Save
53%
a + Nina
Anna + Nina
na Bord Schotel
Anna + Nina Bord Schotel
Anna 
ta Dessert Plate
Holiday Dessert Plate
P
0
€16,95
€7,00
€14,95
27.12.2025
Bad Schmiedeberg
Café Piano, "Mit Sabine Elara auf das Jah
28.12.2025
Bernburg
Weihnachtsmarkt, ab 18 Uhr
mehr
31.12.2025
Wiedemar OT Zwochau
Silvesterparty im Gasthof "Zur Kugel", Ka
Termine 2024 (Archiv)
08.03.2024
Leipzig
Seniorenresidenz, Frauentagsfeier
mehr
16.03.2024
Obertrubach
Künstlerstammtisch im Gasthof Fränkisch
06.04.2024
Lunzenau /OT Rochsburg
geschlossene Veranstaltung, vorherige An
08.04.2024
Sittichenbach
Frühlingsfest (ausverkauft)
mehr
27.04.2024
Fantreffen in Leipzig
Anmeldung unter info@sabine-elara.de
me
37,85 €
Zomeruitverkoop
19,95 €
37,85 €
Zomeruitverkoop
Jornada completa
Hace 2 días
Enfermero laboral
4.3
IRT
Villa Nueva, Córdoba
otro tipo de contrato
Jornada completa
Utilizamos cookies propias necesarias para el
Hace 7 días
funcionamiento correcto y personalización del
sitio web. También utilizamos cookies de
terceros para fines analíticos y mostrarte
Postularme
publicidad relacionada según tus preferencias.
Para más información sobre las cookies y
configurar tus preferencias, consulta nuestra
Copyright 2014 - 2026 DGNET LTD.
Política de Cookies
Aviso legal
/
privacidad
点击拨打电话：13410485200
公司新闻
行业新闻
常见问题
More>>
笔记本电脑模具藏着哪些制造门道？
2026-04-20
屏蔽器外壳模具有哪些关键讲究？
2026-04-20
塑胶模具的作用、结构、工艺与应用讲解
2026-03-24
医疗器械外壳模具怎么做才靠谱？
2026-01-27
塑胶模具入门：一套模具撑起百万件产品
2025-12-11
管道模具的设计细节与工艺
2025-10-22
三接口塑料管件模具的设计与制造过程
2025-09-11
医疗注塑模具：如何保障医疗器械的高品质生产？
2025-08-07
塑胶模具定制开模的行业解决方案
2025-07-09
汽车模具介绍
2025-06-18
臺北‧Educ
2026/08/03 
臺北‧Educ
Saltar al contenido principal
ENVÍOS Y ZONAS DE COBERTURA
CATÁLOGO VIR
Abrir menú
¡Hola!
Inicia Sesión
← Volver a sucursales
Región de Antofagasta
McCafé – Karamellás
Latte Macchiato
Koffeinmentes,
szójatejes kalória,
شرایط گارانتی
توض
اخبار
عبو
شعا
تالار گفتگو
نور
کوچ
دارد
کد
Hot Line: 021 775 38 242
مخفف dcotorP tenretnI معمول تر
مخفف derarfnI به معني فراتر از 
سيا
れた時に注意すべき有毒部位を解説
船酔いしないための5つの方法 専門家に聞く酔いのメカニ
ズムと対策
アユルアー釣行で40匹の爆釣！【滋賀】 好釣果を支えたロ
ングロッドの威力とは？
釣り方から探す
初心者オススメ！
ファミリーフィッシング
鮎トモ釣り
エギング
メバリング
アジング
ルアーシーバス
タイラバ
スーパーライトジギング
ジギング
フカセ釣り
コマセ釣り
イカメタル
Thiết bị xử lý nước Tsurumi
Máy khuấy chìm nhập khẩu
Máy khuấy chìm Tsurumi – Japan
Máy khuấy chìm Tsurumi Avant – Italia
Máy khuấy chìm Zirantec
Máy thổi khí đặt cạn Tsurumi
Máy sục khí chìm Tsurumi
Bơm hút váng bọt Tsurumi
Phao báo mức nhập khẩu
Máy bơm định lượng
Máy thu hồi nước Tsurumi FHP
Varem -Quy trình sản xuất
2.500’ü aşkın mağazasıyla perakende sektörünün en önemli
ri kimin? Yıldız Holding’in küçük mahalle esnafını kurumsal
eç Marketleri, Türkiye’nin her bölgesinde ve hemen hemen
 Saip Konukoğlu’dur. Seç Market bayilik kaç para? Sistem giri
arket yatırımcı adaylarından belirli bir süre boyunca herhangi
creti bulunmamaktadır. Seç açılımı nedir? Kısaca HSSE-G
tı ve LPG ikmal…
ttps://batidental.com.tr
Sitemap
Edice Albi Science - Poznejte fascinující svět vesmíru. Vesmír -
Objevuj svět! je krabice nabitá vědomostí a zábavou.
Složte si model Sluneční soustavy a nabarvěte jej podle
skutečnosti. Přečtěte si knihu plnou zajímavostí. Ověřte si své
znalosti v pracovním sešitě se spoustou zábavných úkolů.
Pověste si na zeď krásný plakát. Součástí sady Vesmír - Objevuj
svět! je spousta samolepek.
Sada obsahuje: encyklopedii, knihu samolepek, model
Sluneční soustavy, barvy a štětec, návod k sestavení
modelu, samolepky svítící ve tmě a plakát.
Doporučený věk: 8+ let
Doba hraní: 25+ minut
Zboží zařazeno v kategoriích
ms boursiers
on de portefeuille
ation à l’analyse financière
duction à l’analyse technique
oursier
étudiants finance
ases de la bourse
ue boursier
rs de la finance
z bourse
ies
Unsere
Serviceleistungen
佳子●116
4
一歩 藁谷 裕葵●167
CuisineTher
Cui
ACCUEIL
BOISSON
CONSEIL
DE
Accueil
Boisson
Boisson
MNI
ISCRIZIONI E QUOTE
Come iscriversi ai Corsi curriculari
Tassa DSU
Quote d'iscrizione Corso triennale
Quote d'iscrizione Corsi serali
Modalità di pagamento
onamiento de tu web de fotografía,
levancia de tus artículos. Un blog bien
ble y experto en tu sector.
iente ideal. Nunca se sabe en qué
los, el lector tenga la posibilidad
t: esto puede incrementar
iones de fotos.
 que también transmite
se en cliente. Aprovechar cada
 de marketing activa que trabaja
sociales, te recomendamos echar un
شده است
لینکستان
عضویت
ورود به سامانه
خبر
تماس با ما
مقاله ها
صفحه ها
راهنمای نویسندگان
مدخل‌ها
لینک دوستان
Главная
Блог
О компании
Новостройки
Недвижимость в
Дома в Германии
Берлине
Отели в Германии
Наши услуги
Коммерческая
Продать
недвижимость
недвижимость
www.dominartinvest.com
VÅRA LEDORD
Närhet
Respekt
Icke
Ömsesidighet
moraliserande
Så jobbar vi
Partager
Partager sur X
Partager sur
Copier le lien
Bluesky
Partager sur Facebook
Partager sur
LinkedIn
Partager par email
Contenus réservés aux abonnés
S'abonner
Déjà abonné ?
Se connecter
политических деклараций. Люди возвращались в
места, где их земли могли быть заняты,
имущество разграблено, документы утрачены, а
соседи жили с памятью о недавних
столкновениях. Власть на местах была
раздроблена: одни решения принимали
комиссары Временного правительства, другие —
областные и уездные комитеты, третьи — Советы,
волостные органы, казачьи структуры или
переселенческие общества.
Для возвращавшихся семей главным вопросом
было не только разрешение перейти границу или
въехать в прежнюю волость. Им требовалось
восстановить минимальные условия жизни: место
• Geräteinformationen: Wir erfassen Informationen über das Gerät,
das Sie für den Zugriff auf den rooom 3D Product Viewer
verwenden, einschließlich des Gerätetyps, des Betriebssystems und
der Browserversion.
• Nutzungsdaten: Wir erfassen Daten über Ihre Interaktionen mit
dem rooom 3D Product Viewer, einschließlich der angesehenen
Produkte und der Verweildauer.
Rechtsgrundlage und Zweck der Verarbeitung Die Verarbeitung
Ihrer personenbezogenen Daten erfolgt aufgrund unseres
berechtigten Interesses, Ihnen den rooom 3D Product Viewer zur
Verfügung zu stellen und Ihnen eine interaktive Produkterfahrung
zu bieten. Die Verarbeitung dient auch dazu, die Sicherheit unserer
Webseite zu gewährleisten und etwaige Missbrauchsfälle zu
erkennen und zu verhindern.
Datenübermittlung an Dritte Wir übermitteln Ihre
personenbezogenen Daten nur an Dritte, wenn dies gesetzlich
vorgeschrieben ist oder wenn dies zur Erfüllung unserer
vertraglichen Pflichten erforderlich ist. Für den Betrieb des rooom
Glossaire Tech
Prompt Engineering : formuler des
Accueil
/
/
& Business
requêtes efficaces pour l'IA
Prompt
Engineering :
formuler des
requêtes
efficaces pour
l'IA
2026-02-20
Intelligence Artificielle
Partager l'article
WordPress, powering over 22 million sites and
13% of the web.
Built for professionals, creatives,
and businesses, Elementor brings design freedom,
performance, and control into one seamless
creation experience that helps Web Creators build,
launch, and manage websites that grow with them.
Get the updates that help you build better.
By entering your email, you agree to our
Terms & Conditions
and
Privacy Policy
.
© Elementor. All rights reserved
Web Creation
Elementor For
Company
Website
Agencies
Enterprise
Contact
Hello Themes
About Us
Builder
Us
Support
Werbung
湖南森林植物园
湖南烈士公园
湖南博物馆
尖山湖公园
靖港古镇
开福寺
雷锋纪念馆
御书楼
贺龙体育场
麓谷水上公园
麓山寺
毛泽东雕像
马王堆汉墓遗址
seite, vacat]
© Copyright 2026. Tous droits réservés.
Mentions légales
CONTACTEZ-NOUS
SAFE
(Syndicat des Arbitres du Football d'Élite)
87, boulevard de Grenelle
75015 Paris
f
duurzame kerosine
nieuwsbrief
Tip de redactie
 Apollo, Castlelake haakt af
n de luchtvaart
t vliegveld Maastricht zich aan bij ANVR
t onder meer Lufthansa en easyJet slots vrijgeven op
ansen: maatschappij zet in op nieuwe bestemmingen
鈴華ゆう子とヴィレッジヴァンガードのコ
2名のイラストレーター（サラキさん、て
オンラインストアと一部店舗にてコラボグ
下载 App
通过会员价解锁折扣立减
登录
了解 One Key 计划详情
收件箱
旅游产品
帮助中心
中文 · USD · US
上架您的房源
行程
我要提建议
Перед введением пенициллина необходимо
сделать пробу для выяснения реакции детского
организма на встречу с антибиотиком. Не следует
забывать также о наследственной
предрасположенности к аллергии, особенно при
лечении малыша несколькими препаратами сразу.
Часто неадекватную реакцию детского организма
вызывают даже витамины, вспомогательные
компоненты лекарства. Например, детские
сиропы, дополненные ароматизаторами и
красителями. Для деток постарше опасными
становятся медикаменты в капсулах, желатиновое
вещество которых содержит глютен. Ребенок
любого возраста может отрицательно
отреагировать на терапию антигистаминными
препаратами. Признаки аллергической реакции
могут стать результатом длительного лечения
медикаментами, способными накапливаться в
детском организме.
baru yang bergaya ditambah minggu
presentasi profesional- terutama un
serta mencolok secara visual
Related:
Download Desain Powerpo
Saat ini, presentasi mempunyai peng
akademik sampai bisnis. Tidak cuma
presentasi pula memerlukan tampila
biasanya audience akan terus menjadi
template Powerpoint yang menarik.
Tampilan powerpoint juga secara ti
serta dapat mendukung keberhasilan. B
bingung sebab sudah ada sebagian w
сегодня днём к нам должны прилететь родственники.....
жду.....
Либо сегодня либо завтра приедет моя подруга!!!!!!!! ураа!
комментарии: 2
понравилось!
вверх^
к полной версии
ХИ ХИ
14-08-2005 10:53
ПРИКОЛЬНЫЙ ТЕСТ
____
Go through the lines above and count those with the string "Anna". Reply with the count and nothing more.

3